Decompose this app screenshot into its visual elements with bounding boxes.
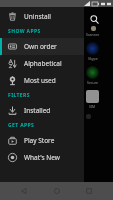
button[interactable]: Skype — [86, 42, 99, 61]
button[interactable]: Uninstall — [0, 8, 84, 25]
button[interactable]: Own order — [0, 38, 84, 55]
button[interactable]: Most used — [0, 72, 84, 89]
staticText: Alphabetical — [24, 59, 62, 68]
button[interactable]: Scanner — [86, 26, 100, 37]
button[interactable]: Search — [83, 8, 105, 30]
staticText: Own order — [24, 42, 57, 51]
button[interactable]: Installed — [0, 102, 84, 119]
button[interactable]: Secure — [86, 66, 99, 85]
button[interactable]: What's New — [0, 149, 84, 166]
button[interactable]: Play Store — [0, 132, 84, 149]
staticText: Play Store — [24, 136, 55, 145]
staticText: Installed — [24, 106, 51, 115]
staticText: What's New — [24, 153, 60, 162]
staticText: SHOW APPS — [8, 28, 41, 35]
button[interactable] — [86, 114, 91, 119]
staticText: Scanner — [86, 32, 100, 37]
staticText: Skype — [88, 56, 98, 61]
staticText: Secure — [87, 80, 99, 85]
staticText: Most used — [24, 76, 56, 85]
staticText: FILTERS — [8, 92, 30, 99]
button[interactable]: Alphabetical — [0, 55, 84, 72]
staticText: SIM — [89, 104, 96, 109]
staticText: GET APPS — [8, 122, 35, 129]
button[interactable]: SIM — [86, 90, 99, 109]
staticText: Uninstall — [24, 12, 51, 21]
button[interactable]: Recents — [80, 182, 98, 200]
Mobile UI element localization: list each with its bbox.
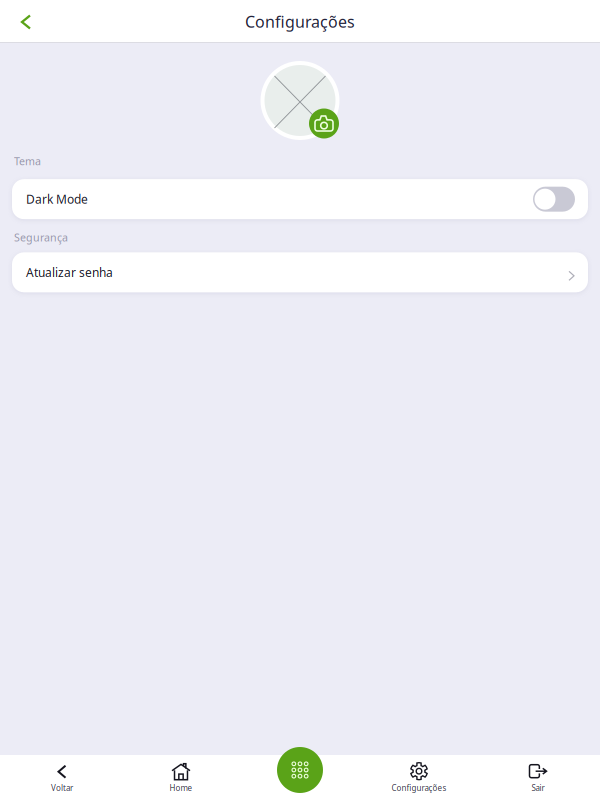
staticText: Configurações [245,11,355,32]
button[interactable]: Home [122,755,240,800]
staticText: Segurança [14,230,68,244]
button[interactable]: Voltar [0,0,44,42]
button[interactable]: Dark Mode [0,179,600,219]
staticText: Tema [14,154,41,168]
staticText: Configurações [392,783,446,793]
staticText: Atualizar senha [26,264,113,280]
button[interactable]: Menu [277,747,323,793]
staticText: Sair [532,783,544,793]
staticText: Voltar [51,783,73,793]
button[interactable]: Configurações [360,755,478,800]
button[interactable]: Alterar foto [309,108,339,138]
staticText: Dark Mode [26,191,88,207]
button[interactable]: Sair [478,755,598,800]
staticText: Home [170,783,192,793]
button[interactable]: Atualizar senha [0,252,600,292]
button[interactable]: Voltar [2,755,122,800]
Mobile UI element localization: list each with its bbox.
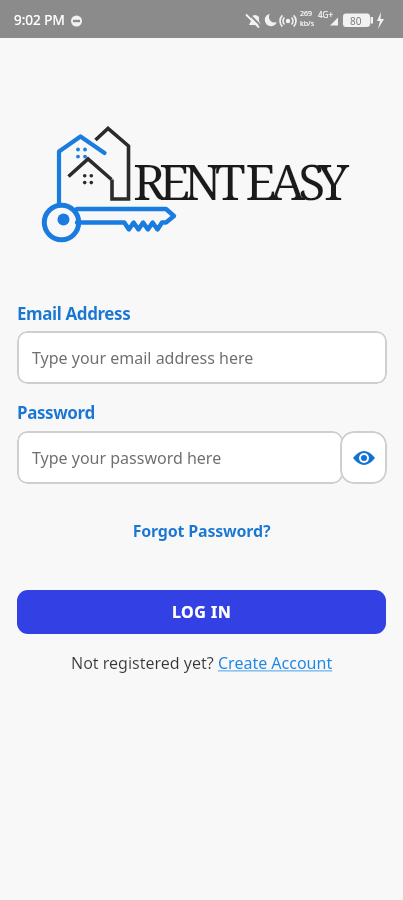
staticText: Type your password here	[32, 447, 222, 469]
staticText: kb/s	[300, 19, 314, 29]
staticText: 4G+	[318, 9, 333, 20]
staticText: 80	[350, 14, 362, 28]
button[interactable]: Type your password here	[17, 431, 343, 484]
staticText: Email Address	[17, 302, 131, 325]
button[interactable]: LOG IN	[17, 590, 386, 634]
staticText: 9:02 PM	[14, 11, 65, 29]
button[interactable]	[340, 431, 387, 484]
staticText: Password	[17, 401, 95, 424]
button[interactable]: Type your email address here	[17, 331, 387, 384]
staticText: Type your email address here	[32, 347, 254, 369]
button[interactable]: Forgot Password?	[0, 520, 403, 542]
staticText: 269	[300, 9, 313, 19]
staticText: LOG IN	[172, 601, 232, 623]
staticText: Not registered yet?	[71, 652, 218, 674]
button[interactable]: Create Account	[218, 652, 333, 674]
staticText: RENT EASY	[133, 147, 343, 215]
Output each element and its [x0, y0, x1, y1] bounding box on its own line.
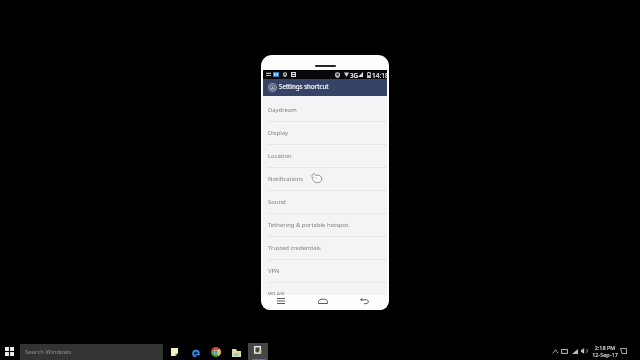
staticText: Daydream: [268, 106, 297, 114]
staticText: 14:18: [372, 71, 389, 80]
staticText: Display: [268, 129, 289, 137]
button[interactable]: Location: [263, 145, 387, 168]
staticText: Sound: [268, 198, 286, 206]
staticText: VPN: [268, 267, 280, 275]
staticText: Settings shortcut: [279, 82, 329, 90]
staticText: 3G: [350, 71, 359, 79]
button[interactable]: Notifications: [559, 342, 570, 360]
button[interactable]: Tethering & portable hotspot: [263, 214, 387, 237]
button[interactable]: Notifications: [263, 168, 387, 191]
button[interactable]: Daydream: [263, 99, 387, 122]
button[interactable]: WLAN: [263, 283, 387, 295]
button[interactable]: Show hidden icons: [550, 342, 561, 360]
button[interactable]: Volume: [579, 342, 590, 360]
staticText: 2:18 PM 12-Sep-17: [592, 344, 618, 358]
button[interactable]: Back: [354, 295, 374, 310]
button[interactable]: 2:18 PM 12-Sep-17: [589, 342, 620, 360]
button[interactable]: Settings shortcut: [263, 79, 387, 96]
staticText: Notifications: [268, 175, 304, 183]
button[interactable]: Google Chrome: [206, 342, 226, 360]
button[interactable]: Sound: [263, 191, 387, 214]
button[interactable]: Network: [569, 342, 580, 360]
staticText: Trusted credentials: [268, 244, 321, 252]
button[interactable]: Sticky Notes: [164, 342, 184, 360]
staticText: Location: [268, 152, 292, 160]
button[interactable]: Home: [313, 295, 333, 310]
button[interactable]: Search Windows: [20, 344, 163, 360]
button[interactable]: Start: [5, 347, 14, 356]
button[interactable]: VPN: [263, 260, 387, 283]
staticText: WLAN: [268, 290, 285, 295]
button[interactable]: File Explorer: [226, 342, 246, 360]
button[interactable]: Recents: [271, 295, 290, 310]
button[interactable]: Action Center: [618, 342, 629, 360]
staticText: Tethering & portable hotspot: [268, 221, 349, 229]
button[interactable]: Trusted credentials: [263, 237, 387, 260]
button[interactable]: Display: [263, 122, 387, 145]
button[interactable]: Microsoft Edge: [186, 342, 206, 360]
staticText: Search Windows: [25, 348, 72, 356]
button[interactable]: Screen recorder: [248, 343, 268, 360]
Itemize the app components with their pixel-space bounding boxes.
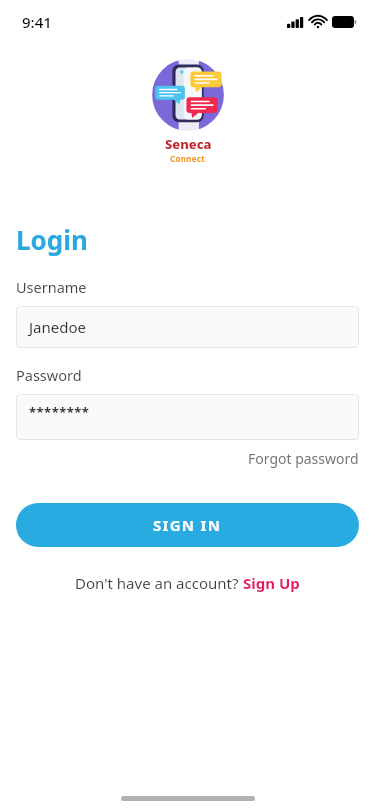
staticText: Don't have an account?: [75, 573, 243, 593]
button[interactable]: Forgot password: [248, 449, 359, 468]
staticText: Janedoe: [29, 317, 87, 337]
other: Wi-Fi: [310, 16, 326, 28]
other: Battery: [332, 16, 357, 28]
staticText: Sign Up: [243, 573, 300, 593]
staticText: SIGN IN: [153, 515, 222, 535]
staticText: 9:41: [22, 12, 52, 32]
staticText: Password: [16, 365, 82, 385]
staticText: Connect: [170, 153, 206, 164]
staticText: ********: [29, 403, 90, 421]
button[interactable]: Janedoe: [16, 306, 359, 348]
staticText: Login: [16, 222, 88, 257]
other: Cellular signal: [287, 17, 304, 28]
button[interactable]: ********: [16, 394, 359, 440]
staticText: Seneca: [165, 135, 212, 153]
button[interactable]: Sign Up: [243, 573, 300, 593]
staticText: Username: [16, 277, 87, 297]
staticText: Forgot password: [248, 449, 359, 468]
button[interactable]: SIGN IN: [16, 503, 359, 547]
______________________________
Assigned task: The lines to copy are those in the records above containing the word "Sound".

Solution to the problem:
staticText: Sound: [268, 198, 286, 206]
button[interactable]: Sound: [263, 191, 387, 214]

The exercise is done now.